On Wednesday, the London-based supermarket promised "enhanced returns for shareholders", including a commitment to a progressive dividend policy and plans for a GBP200 million share buyback, as it set out is 'next level Sainsbury's' strategy.
The food retailer said this would build on the "food first" programme that it launched in November 2020. The new strategy aims to make grocery market volume share gains, while still building on the range offered by general merchandise arm Argos.
Sainsbury's said it will commit to the progressive dividend policy from the start of the next financial year, and the share buyback also will take place over the course of that year.
Funding the payouts, Sainsbury's said it continues to forecast retail free cash flow of at least GBP500 million per year and added on Wednesday that it now expects at least GBP1.6 billion over the next three years.
It will aim for GBP1 billion in cost savings over the three years to financial 2027, expecting to take GBP150 million in one-off costs related to those savings over the next three years.
"Sainsbury's has unveiled bold plans to make the company bigger in the future. There is a clear vision to get customers to spend more money, attract more people to its stores, and drive more traffic to Argos' website, stores and supermarket concessions," said Russ Mould at AJ Bell.
House broker Shore Capital said the medium-term plan is a broad continuation of the direction of travel that Chief Executive Simon Roberts has expedited through his tenure.
The broker said Sainsbury will be prioritising the potential created for ongoing growth in food whilst seeking to build upon the "hard-grafted profit generation" in non-food too.
AJ Bell's Mould agreed. "To Sainsbury's credit, its performance has been good in recent years and there is finally an energy about the business which has been absent for decades".
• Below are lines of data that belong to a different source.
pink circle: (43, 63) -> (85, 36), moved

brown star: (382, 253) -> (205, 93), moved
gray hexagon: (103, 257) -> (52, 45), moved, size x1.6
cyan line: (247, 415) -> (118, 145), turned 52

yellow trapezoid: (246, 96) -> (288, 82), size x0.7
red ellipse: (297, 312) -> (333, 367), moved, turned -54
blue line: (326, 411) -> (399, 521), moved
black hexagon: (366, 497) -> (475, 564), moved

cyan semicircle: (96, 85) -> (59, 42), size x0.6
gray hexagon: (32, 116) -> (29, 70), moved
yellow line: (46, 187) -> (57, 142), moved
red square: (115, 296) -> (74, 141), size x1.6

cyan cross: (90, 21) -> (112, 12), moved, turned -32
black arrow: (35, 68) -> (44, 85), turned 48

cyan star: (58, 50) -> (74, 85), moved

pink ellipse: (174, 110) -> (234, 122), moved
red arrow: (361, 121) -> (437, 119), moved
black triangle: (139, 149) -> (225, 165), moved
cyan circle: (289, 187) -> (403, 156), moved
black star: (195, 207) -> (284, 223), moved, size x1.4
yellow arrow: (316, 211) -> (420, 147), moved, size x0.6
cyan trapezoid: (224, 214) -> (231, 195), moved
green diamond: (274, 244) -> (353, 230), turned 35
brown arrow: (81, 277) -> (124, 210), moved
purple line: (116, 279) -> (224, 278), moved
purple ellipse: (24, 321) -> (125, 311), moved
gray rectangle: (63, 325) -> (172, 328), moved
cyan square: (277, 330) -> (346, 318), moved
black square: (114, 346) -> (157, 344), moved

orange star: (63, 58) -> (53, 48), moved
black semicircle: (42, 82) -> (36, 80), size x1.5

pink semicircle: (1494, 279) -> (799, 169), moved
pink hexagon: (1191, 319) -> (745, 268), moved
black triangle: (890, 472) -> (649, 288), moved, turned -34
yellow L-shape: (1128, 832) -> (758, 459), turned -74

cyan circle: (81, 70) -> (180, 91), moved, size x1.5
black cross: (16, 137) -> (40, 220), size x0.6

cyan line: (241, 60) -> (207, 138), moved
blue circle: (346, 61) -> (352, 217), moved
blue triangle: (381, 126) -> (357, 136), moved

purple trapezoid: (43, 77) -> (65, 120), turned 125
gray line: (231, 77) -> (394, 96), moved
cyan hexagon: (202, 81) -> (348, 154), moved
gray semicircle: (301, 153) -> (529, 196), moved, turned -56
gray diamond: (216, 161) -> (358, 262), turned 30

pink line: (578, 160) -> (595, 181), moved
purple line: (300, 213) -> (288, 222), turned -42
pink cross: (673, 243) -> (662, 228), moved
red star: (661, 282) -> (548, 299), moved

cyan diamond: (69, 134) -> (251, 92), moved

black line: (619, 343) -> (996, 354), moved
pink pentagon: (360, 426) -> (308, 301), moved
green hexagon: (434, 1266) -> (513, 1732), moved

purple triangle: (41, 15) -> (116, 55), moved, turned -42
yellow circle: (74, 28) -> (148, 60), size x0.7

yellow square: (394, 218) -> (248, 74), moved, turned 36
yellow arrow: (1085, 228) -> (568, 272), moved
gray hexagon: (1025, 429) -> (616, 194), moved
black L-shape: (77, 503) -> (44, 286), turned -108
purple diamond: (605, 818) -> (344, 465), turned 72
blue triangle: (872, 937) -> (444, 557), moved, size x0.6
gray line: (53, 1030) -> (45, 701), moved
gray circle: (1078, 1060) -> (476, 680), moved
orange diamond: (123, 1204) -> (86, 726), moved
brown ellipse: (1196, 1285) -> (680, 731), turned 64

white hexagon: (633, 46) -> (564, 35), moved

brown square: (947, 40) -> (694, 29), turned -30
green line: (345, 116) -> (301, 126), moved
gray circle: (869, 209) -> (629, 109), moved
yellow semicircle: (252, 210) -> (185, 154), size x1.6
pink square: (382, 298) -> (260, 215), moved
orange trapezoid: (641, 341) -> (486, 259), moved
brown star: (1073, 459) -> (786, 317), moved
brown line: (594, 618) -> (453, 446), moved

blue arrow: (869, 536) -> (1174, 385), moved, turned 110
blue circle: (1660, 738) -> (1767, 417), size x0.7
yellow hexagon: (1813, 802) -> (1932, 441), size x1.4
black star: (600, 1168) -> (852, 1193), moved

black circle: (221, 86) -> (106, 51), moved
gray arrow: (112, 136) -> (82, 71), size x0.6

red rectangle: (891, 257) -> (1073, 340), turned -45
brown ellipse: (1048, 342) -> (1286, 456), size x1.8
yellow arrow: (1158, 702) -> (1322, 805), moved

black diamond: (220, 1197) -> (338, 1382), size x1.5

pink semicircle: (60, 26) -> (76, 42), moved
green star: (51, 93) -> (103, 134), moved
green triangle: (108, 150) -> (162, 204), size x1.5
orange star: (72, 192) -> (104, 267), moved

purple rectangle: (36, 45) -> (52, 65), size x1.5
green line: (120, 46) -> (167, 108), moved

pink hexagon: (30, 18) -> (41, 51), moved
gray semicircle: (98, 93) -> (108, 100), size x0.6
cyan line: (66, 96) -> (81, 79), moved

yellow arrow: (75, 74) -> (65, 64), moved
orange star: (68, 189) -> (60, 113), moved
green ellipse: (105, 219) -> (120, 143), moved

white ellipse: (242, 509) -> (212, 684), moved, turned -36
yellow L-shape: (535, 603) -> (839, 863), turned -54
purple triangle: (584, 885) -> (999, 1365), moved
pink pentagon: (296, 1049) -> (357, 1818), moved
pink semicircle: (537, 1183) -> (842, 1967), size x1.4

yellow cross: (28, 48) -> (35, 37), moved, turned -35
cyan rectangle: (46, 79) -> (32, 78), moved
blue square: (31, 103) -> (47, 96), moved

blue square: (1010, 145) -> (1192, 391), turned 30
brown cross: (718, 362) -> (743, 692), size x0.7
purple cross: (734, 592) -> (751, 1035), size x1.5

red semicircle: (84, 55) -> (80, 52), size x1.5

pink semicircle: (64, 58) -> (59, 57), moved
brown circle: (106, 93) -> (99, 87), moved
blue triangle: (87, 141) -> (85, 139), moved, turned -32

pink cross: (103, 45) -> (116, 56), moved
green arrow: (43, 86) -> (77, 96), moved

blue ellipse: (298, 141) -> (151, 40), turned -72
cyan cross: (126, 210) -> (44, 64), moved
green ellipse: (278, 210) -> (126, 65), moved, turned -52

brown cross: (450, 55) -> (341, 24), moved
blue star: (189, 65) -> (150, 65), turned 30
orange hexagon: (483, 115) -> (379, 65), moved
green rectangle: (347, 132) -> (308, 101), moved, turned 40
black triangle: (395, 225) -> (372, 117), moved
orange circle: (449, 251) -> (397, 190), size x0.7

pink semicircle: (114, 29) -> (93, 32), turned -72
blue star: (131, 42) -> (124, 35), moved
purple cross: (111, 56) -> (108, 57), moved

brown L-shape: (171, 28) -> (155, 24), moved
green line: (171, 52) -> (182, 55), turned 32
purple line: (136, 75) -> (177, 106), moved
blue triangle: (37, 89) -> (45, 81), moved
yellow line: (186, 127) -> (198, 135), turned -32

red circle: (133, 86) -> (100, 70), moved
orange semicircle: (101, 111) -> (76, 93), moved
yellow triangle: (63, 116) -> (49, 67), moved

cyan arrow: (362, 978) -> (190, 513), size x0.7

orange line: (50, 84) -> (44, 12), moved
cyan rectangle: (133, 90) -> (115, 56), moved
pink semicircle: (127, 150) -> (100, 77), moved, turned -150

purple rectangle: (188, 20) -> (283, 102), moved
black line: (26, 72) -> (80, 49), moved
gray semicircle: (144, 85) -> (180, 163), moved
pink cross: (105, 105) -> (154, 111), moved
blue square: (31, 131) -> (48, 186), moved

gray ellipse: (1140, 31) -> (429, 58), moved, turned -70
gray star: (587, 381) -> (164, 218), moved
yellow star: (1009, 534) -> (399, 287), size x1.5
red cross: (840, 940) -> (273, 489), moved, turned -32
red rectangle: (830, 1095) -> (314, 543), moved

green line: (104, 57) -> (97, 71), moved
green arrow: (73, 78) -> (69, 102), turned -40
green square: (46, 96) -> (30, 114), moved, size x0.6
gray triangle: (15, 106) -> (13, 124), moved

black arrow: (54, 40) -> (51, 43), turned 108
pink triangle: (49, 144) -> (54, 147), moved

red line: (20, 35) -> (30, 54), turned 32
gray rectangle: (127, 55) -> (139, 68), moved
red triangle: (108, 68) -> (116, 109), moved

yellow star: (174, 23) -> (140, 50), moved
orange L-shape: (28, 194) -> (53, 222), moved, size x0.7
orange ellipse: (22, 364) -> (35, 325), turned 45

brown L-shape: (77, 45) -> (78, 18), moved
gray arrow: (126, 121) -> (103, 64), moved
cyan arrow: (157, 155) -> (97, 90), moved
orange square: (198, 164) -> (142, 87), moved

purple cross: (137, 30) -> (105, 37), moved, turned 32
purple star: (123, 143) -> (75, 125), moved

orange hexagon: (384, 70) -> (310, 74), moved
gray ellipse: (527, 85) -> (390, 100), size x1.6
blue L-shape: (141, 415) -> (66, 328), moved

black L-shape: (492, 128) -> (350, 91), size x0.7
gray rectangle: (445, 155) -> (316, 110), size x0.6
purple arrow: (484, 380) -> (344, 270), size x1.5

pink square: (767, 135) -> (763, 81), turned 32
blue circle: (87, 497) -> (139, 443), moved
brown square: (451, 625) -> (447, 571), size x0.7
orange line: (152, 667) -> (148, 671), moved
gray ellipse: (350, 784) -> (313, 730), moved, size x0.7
But he cautioned a new strategy does not guarantee success.
"Its growth plan is not something that is guaranteed to work its magic".
"Achieving the goal is another matter and it will cost money – something the market typically hates," he added.
Mould said that Argos "increasingly feels like an odd fit for Sainsbury's given its new primary focus on food and decision to reallocate space inside its supermarkets".
While the Argos brand has considerable weight in the retail sector it doesn't have frequent shoppers.
Shares in Sainsbury fell 3.6% to 265.60 pence in London on Wednesday.